Exercise objective » Report every line of the material that contains the string "madera".

Exercise inputs »
-------

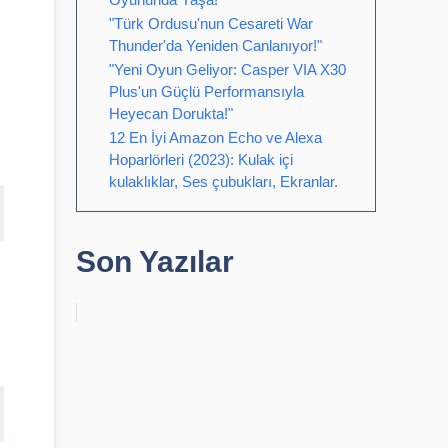
"Türk Ordusu'nun Cesareti War
Thunder'da Yeniden Canlanıyor!"
"Yeni Oyun Geliyor: Casper VIA X30
Plus'un Güçlü Performansıyla
Heyecan Dorukta!"
12 En İyi Amazon Echo ve Alexa
Hoparlörleri (2023): Kulak içi
kulaklıklar, Ses çubukları, Ekranlar.
Son Yazılar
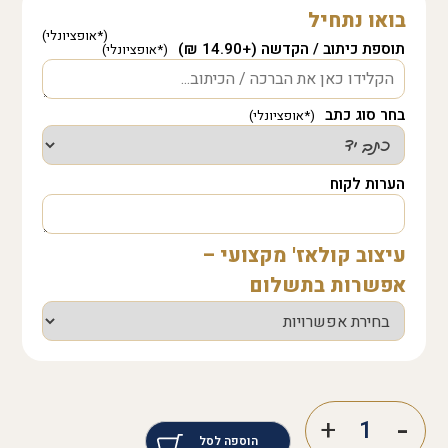
בואו נתחיל
תוספת כיתוב / הקדשה (+14.90 ₪)
בחר סוג כתב
הערות לקוח
עיצוב קולאז' מקצועי –
אפשרות בתשלום
הוספה לסל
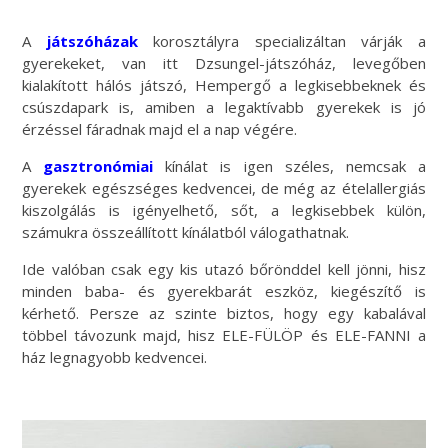
A
játszóházak
korosztályra specializáltan várják a
gyerekeket, van itt Dzsungel-játszóház, levegőben
kialakított hálós játszó, Hempergő a legkisebbeknek és
csúszdapark is, amiben a legaktívabb gyerekek is jó
érzéssel fáradnak majd el a nap végére.
A
gasztronómiai
kínálat is igen széles, nemcsak a
gyerekek egészséges kedvencei, de még az ételallergiás
kiszolgálás is igényelhető, sőt, a legkisebbek külön,
számukra összeállított kínálatból válogathatnak.
Ide valóban csak egy kis utazó bőrönddel kell jönni, hisz
minden baba- és gyerekbarát eszköz, kiegészítő is
kérhető. Persze az szinte biztos, hogy egy kabalával
többel távozunk majd, hisz ELE-FÜLÖP és ELE-FANNI a
ház legnagyobb kedvencei.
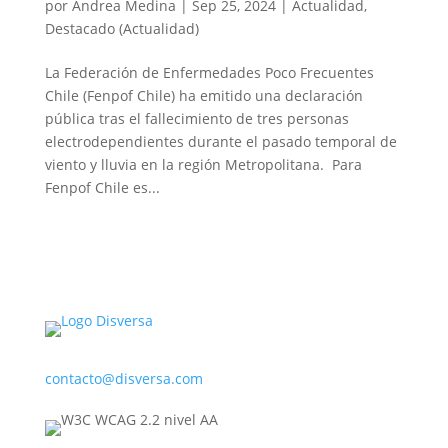
por
Andrea Medina
|
Sep 25, 2024
|
Actualidad
,
Destacado (Actualidad)
La Federación de Enfermedades Poco Frecuentes
Chile (Fenpof Chile) ha emitido una declaración
pública tras el fallecimiento de tres personas
electrodependientes durante el pasado temporal de
viento y lluvia en la región Metropolitana. Para
Fenpof Chile es...
contacto@disversa.com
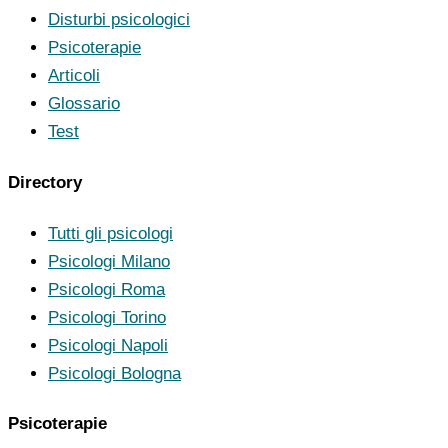
Disturbi psicologici
Psicoterapie
Articoli
Glossario
Test
Directory
Tutti gli psicologi
Psicologi Milano
Psicologi Roma
Psicologi Torino
Psicologi Napoli
Psicologi Bologna
Psicoterapie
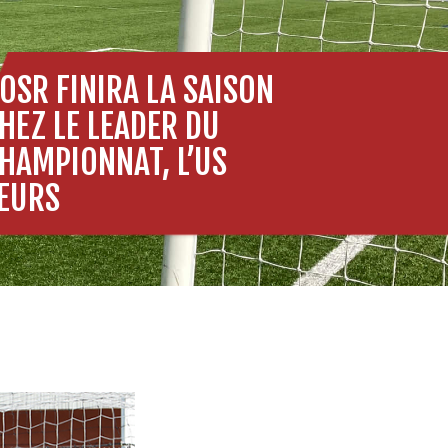
’OSR FINIRA LA SAISON
HEZ LE LEADER DU
HAMPIONNAT, L’US
EURS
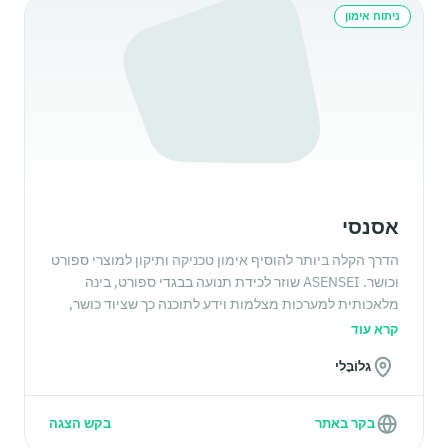
ניתוח אימון
אסנסי
הדרך הקלה ביותר להוסיף אימון טכניקה ותיקון למוצרי ספורט
וכושר. ASENSEI שוזר לכידת תנועה בבגדי ספורט, בינה
מלאכותית למערכות מצלמות וידע לתוכנה כך שציוד כושר,
אפליקציות אימון ומוצרי Connected Fitness יוכלו לאמן
קרא עוד
ולתקן את התנועה של הלקוח שלך בזמן אמת.
גלוֹבָּלִי
בקר באתר
בקש הצגה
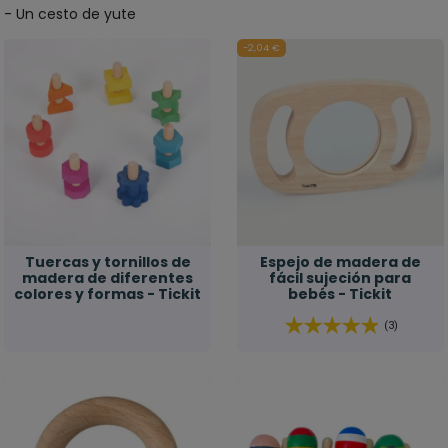
- Un cesto de yute
-2,04 €
Tuercas y tornillos de
Espejo de madera de
madera de diferentes
fácil sujeción para
colores y formas - Tickit
bebés - Tickit
(3)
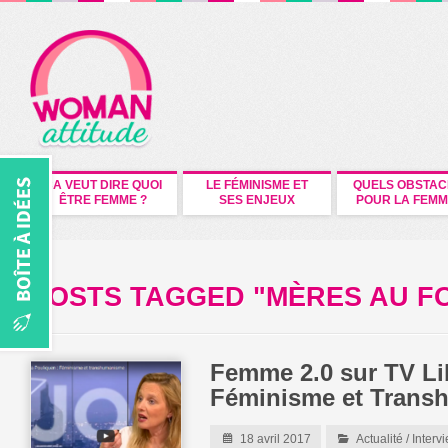
CA VEUT DIRE QUOI
LE FÉMINISME ET
QUELS OBSTAC
ÊTRE FEMME ?
SES ENJEUX
POUR LA FEMM
POSTS TAGGED "MÈRES AU F
Femme 2.0 sur TV Li
Féminisme et Trans
18 avril 2017
Actualité
/
Interv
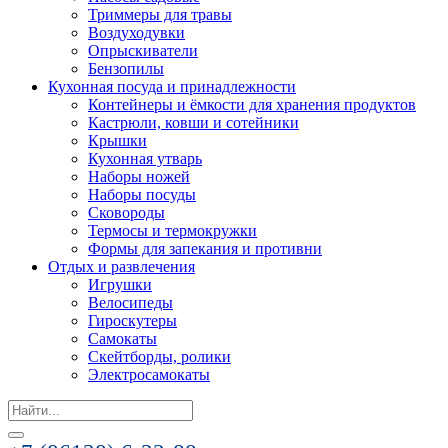
Триммеры для травы
Воздуходувки
Опрыскиватели
Бензопилы
Кухонная посуда и принадлежности
Контейнеры и ёмкости для хранения продуктов
Кастрюли, ковши и сотейники
Крышки
Кухонная утварь
Наборы ножей
Наборы посуды
Сковороды
Термосы и термокружки
Формы для запекания и противни
Отдых и развлечения
Игрушки
Велосипеды
Гироскутеры
Самокаты
Скейтборды, ролики
Электросамокаты
Search
for:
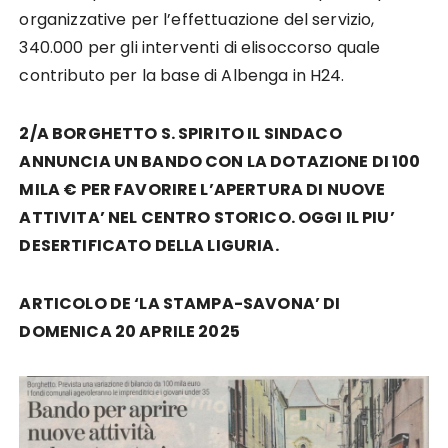
organizzative per l’effettuazione del servizio,
340.000 per gli interventi di elisoccorso quale
contributo per la base di Albenga in H24.
2/A BORGHETTO S. SPIRITO IL SINDACO
ANNUNCIA UN BANDO CON LA DOTAZIONE DI 100
MILA € PER FAVORIRE L’APERTURA DI NUOVE
ATTIVITA’ NEL CENTRO STORICO. OGGI IL PIU’
DESERTIFICATO DELLA LIGURIA.
ARTICOLO DE ‘LA STAMPA-SAVONA’ DI
DOMENICA 20 APRILE 2025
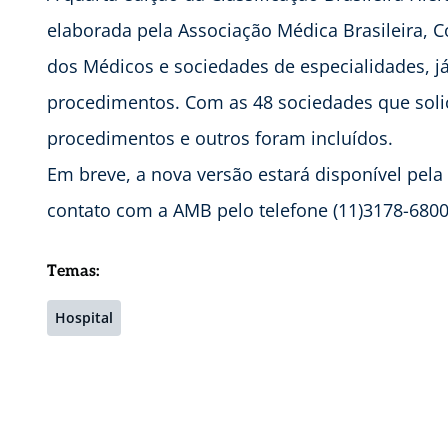
elaborada pela Associação Médica Brasileira, 
dos Médicos e sociedades de especialidades, já
procedimentos. Com as 48 sociedades que solic
procedimentos e outros foram incluídos.
Em breve, a nova versão estará disponível pela
contato com a AMB pelo telefone (11)3178-6800
Temas:
Hospital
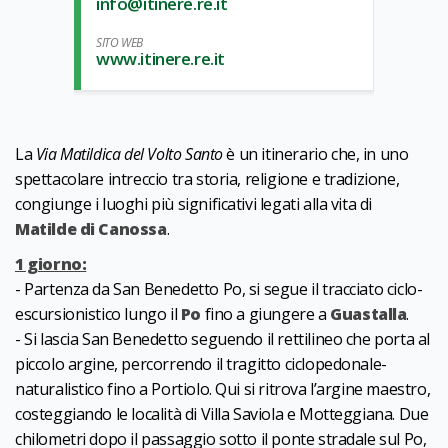
info@itinere.re.it
SITO WEB
www.itinere.re.it
La
Via Matildica del Volto Santo
è un itinerario che, in uno
spettacolare intreccio tra storia, religione e tradizione,
congiunge i luoghi più significativi legati alla vita di
Matilde di Canossa
.
1 giorno:
- Partenza da San Benedetto Po, si segue il tracciato ciclo-
escursionistico lungo il
Po
fino a giungere a
Guastalla
.
- Si lascia San Benedetto seguendo il rettilineo che porta al
piccolo argine, percorrendo il tragitto ciclopedonale-
naturalistico fino a Portiolo. Qui si ritrova l’argine maestro,
costeggiando le località di Villa Saviola e Motteggiana. Due
chilometri dopo il passaggio sotto il ponte stradale sul Po,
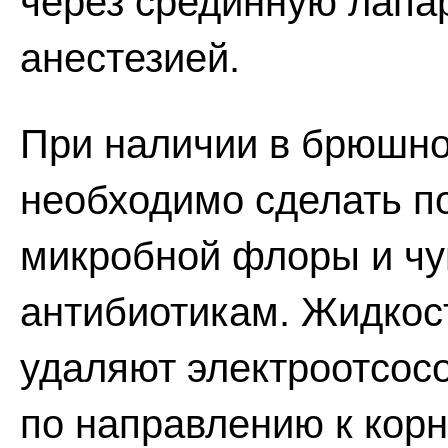
через срединную лапа
анестезией.
При наличии в брюшно
необходимо сделать п
микробной флоры и чу
антибиотикам. Жидкос
удаляют электроотсосо
по направлению к корн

-------

Exercise result »
Espejo de madera de
madera de diferentes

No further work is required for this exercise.